→ **Exercise aim**: Your answer must be the records below, repeated exactly, with every picture left out.

→ **Provided entries**:
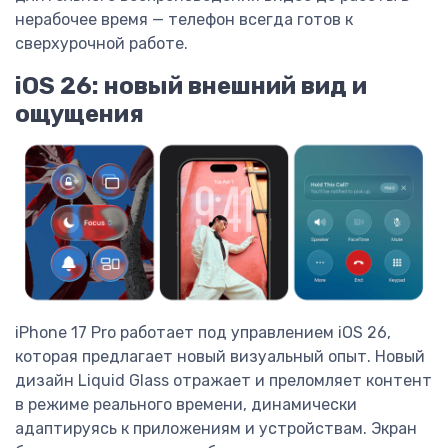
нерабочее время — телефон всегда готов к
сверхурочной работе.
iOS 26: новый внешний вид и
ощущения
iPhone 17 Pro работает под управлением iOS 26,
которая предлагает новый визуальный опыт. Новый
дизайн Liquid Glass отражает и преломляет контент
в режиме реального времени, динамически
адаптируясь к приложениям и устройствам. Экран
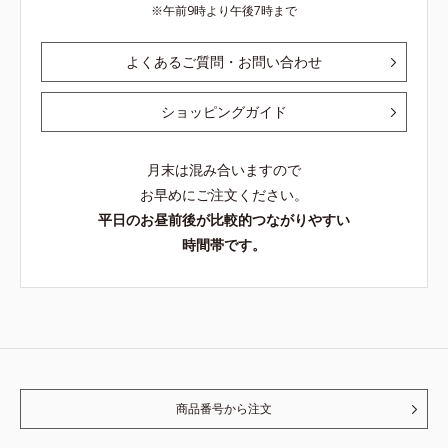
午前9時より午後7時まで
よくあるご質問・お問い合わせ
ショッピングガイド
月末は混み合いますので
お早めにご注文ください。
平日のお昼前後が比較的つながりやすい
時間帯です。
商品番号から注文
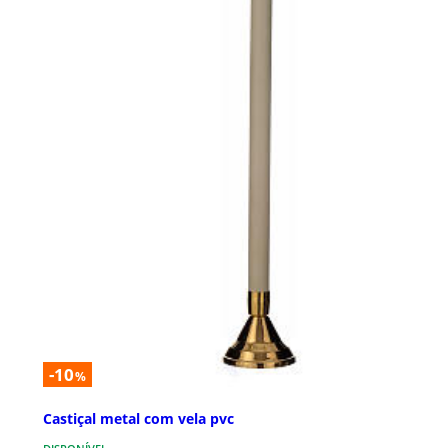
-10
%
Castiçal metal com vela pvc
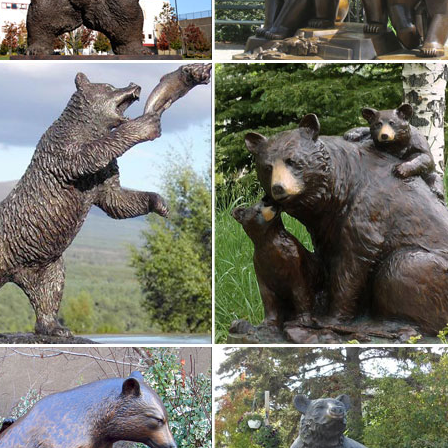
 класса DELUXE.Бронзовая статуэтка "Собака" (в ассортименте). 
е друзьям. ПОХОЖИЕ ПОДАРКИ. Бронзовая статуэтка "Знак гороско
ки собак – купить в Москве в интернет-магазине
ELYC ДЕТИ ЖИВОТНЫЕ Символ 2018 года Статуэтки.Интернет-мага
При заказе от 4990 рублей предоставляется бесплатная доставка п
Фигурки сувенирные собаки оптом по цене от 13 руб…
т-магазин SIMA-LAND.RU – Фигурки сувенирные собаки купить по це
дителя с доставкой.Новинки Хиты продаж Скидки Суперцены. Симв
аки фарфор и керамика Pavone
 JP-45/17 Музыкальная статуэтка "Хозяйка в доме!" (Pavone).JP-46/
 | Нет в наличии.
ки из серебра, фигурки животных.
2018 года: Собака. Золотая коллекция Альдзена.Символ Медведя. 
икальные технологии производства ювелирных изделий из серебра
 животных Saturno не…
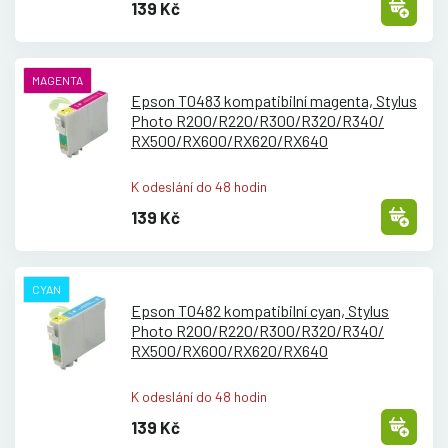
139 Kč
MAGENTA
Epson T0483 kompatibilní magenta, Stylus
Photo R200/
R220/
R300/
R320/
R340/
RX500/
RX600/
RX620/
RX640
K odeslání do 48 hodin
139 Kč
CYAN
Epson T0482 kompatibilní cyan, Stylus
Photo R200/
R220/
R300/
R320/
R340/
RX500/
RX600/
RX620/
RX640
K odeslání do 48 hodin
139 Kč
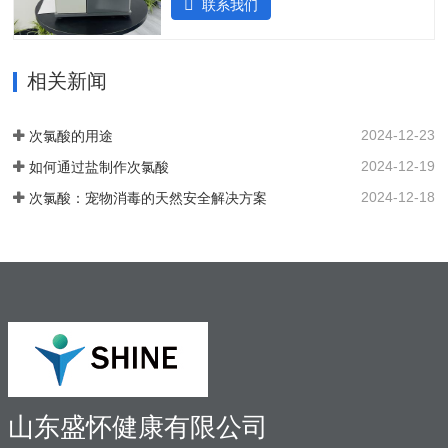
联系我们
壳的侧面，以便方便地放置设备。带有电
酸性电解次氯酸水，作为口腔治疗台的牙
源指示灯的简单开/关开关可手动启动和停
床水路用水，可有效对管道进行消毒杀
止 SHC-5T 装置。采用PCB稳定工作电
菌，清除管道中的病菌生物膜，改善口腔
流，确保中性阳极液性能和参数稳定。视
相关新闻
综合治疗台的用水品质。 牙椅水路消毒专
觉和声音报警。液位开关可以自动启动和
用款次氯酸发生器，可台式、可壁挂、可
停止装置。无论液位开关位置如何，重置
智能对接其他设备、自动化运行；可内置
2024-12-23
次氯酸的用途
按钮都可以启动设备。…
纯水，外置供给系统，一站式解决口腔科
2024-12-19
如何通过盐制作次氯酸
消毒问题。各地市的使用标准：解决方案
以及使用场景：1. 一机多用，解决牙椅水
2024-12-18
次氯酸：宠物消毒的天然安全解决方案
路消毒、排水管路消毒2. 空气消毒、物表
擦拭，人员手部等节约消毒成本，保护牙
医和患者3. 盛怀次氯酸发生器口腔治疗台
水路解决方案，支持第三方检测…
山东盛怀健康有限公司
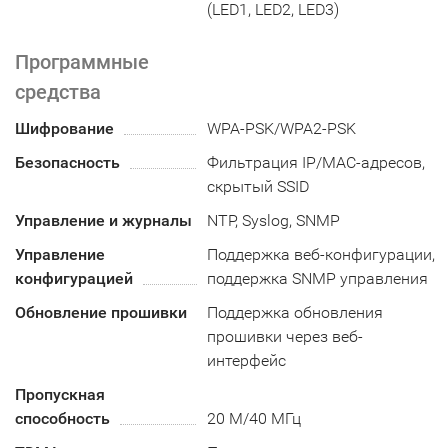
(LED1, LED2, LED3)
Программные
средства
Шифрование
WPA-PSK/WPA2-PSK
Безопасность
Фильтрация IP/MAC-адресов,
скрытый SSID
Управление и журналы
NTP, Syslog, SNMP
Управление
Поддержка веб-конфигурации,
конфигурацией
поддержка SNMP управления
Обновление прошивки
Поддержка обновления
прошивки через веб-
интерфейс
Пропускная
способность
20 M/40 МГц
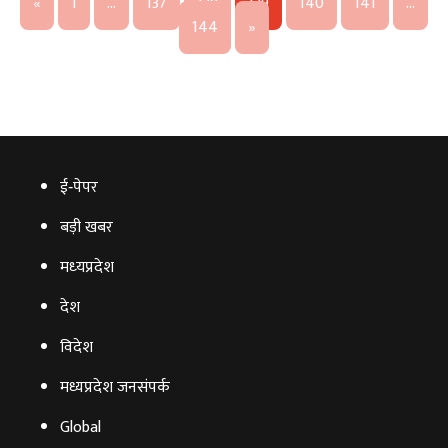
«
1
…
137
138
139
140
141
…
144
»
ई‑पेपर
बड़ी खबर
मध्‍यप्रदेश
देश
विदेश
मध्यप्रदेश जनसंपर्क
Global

→ **Exercise response**:
нерабочее время — телефон всегда готов к
сверхурочной работе.
iOS 26: новый внешний вид и
ощущения
iPhone 17 Pro работает под управлением iOS 26,
которая предлагает новый визуальный опыт. Новый
дизайн Liquid Glass отражает и преломляет контент
в режиме реального времени, динамически
адаптируясь к приложениям и устройствам. Экран
午前9時より午後7時まで
よくあるご質問・お問い合わせ
ショッピングガイド
月末は混み合いますので
お早めにご注文ください。
平日のお昼前後が比較的つながりやすい
時間帯です。
商品番号から注文
-10
%
Castiçal metal com vela pvc
 класса DELUXE.Бронзовая статуэтка "Собака" (в ассортименте). 
е друзьям. ПОХОЖИЕ ПОДАРКИ. Бронзовая статуэтка "Знак гороско
ки собак – купить в Москве в интернет-магазине
ELYC ДЕТИ ЖИВОТНЫЕ Символ 2018 года Статуэтки.Интернет-мага
При заказе от 4990 рублей предоставляется бесплатная доставка п
Фигурки сувенирные собаки оптом по цене от 13 руб…
т-магазин SIMA-LAND.RU – Фигурки сувенирные собаки купить по це
дителя с доставкой.Новинки Хиты продаж Скидки Суперцены. Симв
аки фарфор и керамика Pavone
 JP-45/17 Музыкальная статуэтка "Хозяйка в доме!" (Pavone).JP-46/
 | Нет в наличии.
ки из серебра, фигурки животных.
2018 года: Собака. Золотая коллекция Альдзена.Символ Медведя. 
икальные технологии производства ювелирных изделий из серебра
 животных Saturno не…
139 Kč
MAGENTA
Epson T0483 kompatibilní magenta, Stylus
Photo R200/
R220/
R300/
R320/
R340/
RX500/
RX600/
RX620/
RX640
K odeslání do 48 hodin
139 Kč
CYAN
Epson T0482 kompatibilní cyan, Stylus
Photo R200/
R220/
R300/
R320/
R340/
RX500/
RX600/
RX620/
RX640
K odeslání do 48 hodin
139 Kč
联系我们
壳的侧面，以便方便地放置设备。带有电
酸性电解次氯酸水，作为口腔治疗台的牙
源指示灯的简单开/关开关可手动启动和停
床水路用水，可有效对管道进行消毒杀
止 SHC-5T 装置。采用PCB稳定工作电
菌，清除管道中的病菌生物膜，改善口腔
流，确保中性阳极液性能和参数稳定。视
相关新闻
综合治疗台的用水品质。 牙椅水路消毒专
觉和声音报警。液位开关可以自动启动和
用款次氯酸发生器，可台式、可壁挂、可
停止装置。无论液位开关位置如何，重置
智能对接其他设备、自动化运行；可内置
2024-12-23
次氯酸的用途
按钮都可以启动设备。…
纯水，外置供给系统，一站式解决口腔科
2024-12-19
如何通过盐制作次氯酸
消毒问题。各地市的使用标准：解决方案
以及使用场景：1. 一机多用，解决牙椅水
2024-12-18
次氯酸：宠物消毒的天然安全解决方案
路消毒、排水管路消毒2. 空气消毒、物表
擦拭，人员手部等节约消毒成本，保护牙
医和患者3. 盛怀次氯酸发生器口腔治疗台
水路解决方案，支持第三方检测…
山东盛怀健康有限公司
(LED1, LED2, LED3)
Программные
средства
Шифрование
WPA-PSK/WPA2-PSK
Безопасность
Фильтрация IP/MAC-адресов,
скрытый SSID
Управление и журналы
NTP, Syslog, SNMP
Управление
Поддержка веб-конфигурации,
конфигурацией
поддержка SNMP управления
Обновление прошивки
Поддержка обновления
прошивки через веб-
интерфейс
Пропускная
способность
20 M/40 МГц
«
1
…
137
138
139
140
141
…
144
»
ई‑पेपर
बड़ी खबर
मध्‍यप्रदेश
देश
विदेश
मध्यप्रदेश जनसंपर्क
Global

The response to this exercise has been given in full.